LCWALitModule

class LCWALitModule(dataset: str | Dataset | type[Dataset] | None = 'nations', dataset_kwargs: Mapping[str, Any] | None = None, mode: Literal['training', 'validation', 'testing'] | None = None, model: str | Model | type[Model] | None = 'distmult', model_kwargs: Mapping[str, Any] | None = None, batch_size: int = 32, learning_rate: float = 0.001, label_smoothing: float = 0.0, optimizer: str | Optimizer | type[Optimizer] | None = None, optimizer_kwargs: Mapping[str, Any] | None = None)[source]

Bases: LitModule

A PyTorch Lightning module for training a model with LCWA training loop.

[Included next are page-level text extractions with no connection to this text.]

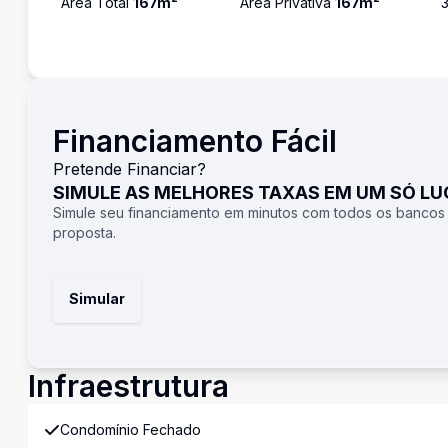
Área Total
167
m²
Área Privativa
167
m²
Financiamento Fácil
Pretende Financiar?
SIMULE AS MELHORES TAXAS EM UM SÓ L
Simule seu financiamento em minutos com todos os bancos
proposta.
Simular
Infraestrutura
Condomínio Fechado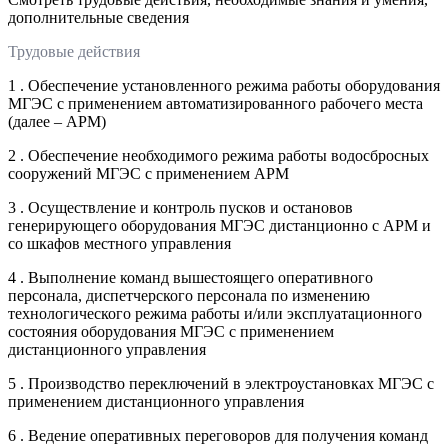
дополнительные сведения
Трудовые действия
1 . Обеспечение установленного режима работы оборудования
МГЭС с применением автоматизированного рабочего места
(далее – АРМ)
2 . Обеспечение необходимого режима работы водосбросных
сооружений МГЭС с применением АРМ
3 . Осуществление и контроль пусков и остановов
генерирующего оборудования МГЭС дистанционно с АРМ и
со шкафов местного управления
4 . Выполнение команд вышестоящего оперативного
персонала, диспетчерского персонала по изменению
технологического режима работы и/или эксплуатационного
состояния оборудования МГЭС с применением
дистанционного управления
5 . Производство переключений в электроустановках МГЭС с
применением дистанционного управления
6 . Ведение оперативных переговоров для получения команд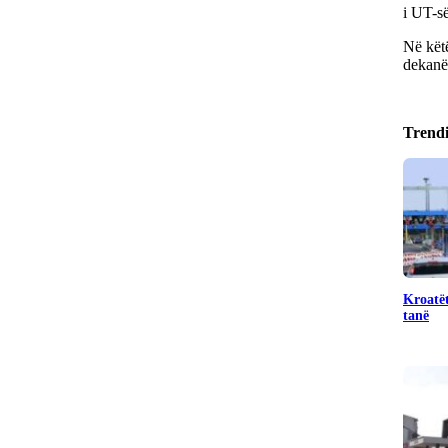
i UT-së
Në këtë
dekanët
Trend
Kroatët
tanë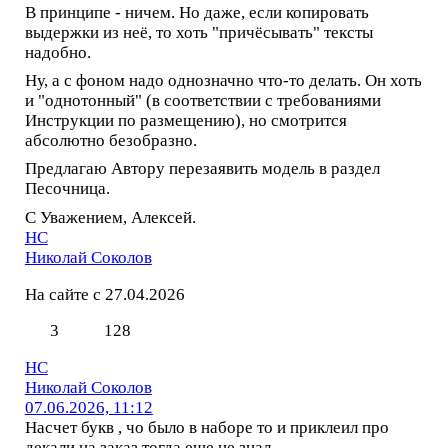
В принципе - ничем. Но даже, если копировать
выдержки из неё, то хоть "причёсывать" тексты
надобно.
Ну, а с фоном надо однозначно что-то делать. Он хоть
и "однотонный" (в соответствии с требованиями
Инструкции по размещению), но смотрится
абсолютно безобразно.
Предлагаю Автору перезаявить модель в раздел
Песочница.
С Уважением, Алексей.
НС
Николай Соколов
На сайте с 27.04.2026
3
128
НС
Николай Соколов
07.06.2026, 11:12
Насчет букв , чо было в наборе то и приклеил про
декали на заказ тогда еще не знал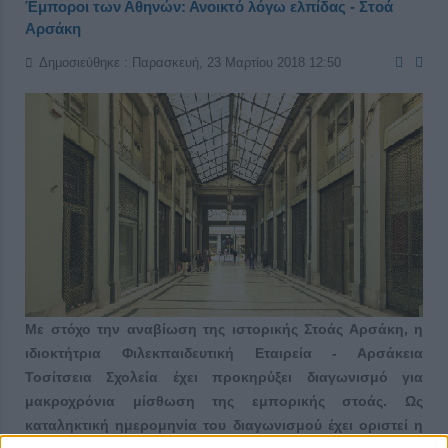
Έμποροι των Αθηνών: Ανοικτό λόγω ελπίδας - Στοά
Αρσάκη
Δημοσιεύθηκε : Παρασκευή, 23 Μαρτίου 2018 12:50
Με στόχο την αναβίωση της ιστορικής Στοάς Αρσάκη, η
ιδιοκτήτρια Φιλεκπαιδευτική Εταιρεία - Αρσάκεια
Τοσίτσεια Σχολεία έχει προκηρύξει διαγωνισμό για
μακροχρόνια μίσθωση της εμπορικής στοάς. Ως
καταληκτική ημερομηνία του διαγωνισμού έχει οριστεί η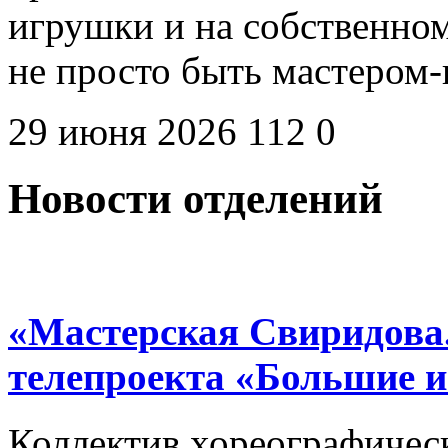
игрушки и на собственном
не просто быть мастером
29 июня 2026
112
0
Новости отделений
«Мастерская Свиридова.
телепроекта «Большие 
Коллектив хореографичес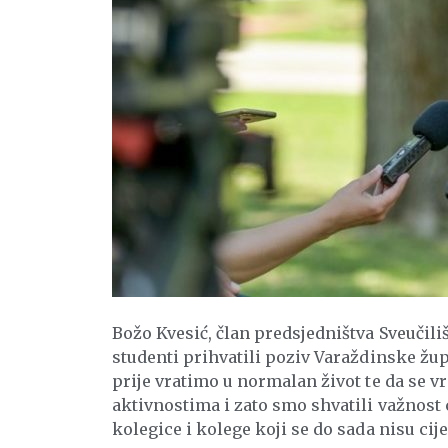
Božo Kvesić, član predsjedništva Sveučil
studenti prihvatili poziv Varaždinske župa
prije vratimo u normalan život te da se v
aktivnostima i zato smo shvatili važnost c
kolegice i kolege koji se do sada nisu cij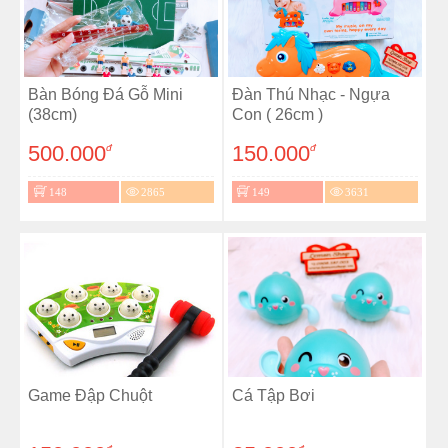
Bàn Bóng Đá Gỗ Mini
Đàn Thú Nhạc - Ngựa
(38cm)
Con ( 26cm )
500.000
150.000
đ
đ
148
2865
149
3631
Game Đập Chuột
Cá Tập Bơi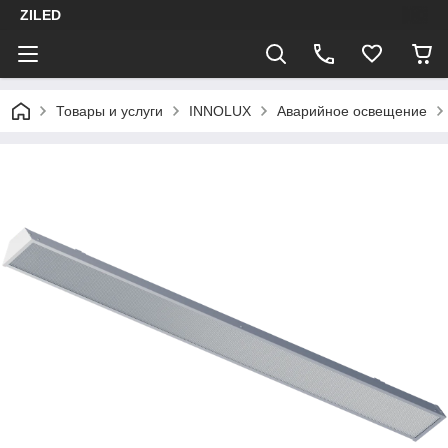
ZILED
Товары и услуги
INNOLUX
Аварийное освещение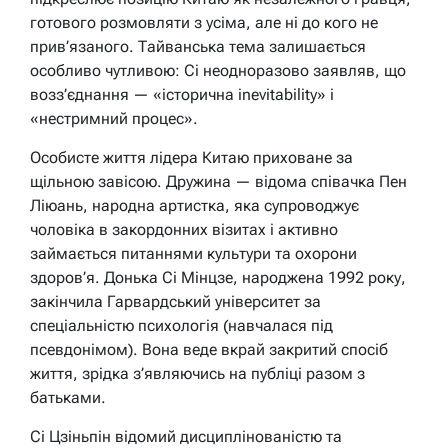
готового розмовляти з усіма, але ні до кого не
прив’язаного. Тайванська тема залишається
особливо чутливою: Сі неодноразово заявляв, що
возз’єднання — «історична inevitability» і
«нестримний процес».
Особисте життя лідера Китаю приховане за
щільною завісою. Дружина — відома співачка Пен
Ліюань, народна артистка, яка супроводжує
чоловіка в закордонних візитах і активно
займається питаннями культури та охорони
здоров’я. Донька Сі Мінцзе, народжена 1992 року,
закінчила Гарвардський університет за
спеціальністю психологія (навчалася під
псевдонімом). Вона веде вкрай закритий спосіб
життя, зрідка з’являючись на публіці разом з
батьками.
Сі Цзіньпін відомий дисциплінованістю та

Create the lightning module.

Parameters:
  • dataset (str | Dataset | type[Dataset] | None) – the dataset, or a hint thereof

  • dataset_kwargs (Mapping[str, Any] | None) – additional keyword-based parameters passed to the dataset

  • mode (Literal['training', 'validation', 'testing'] | None) – the inductive mode; defaults to transductive training

  • model (str | Model | type[Model] | None) – the model, or a hint thereof

  • model_kwargs (Mapping[str, Any] | None) – additional keyword-based parameters passed to the model

  • batch_size (int) – the training batch size

  • learning_rate (float) – the learning rate

  • label_smoothing (float) – the label smoothing

  • optimizer (str | Optimizer | type[Optimizer] | None) – the optimizer, or a hint thereof

  • optimizer_kwargs (Mapping[str, Any] | None) – additional keyword-based parameters passed to the optimizer. should not contain lr, or params.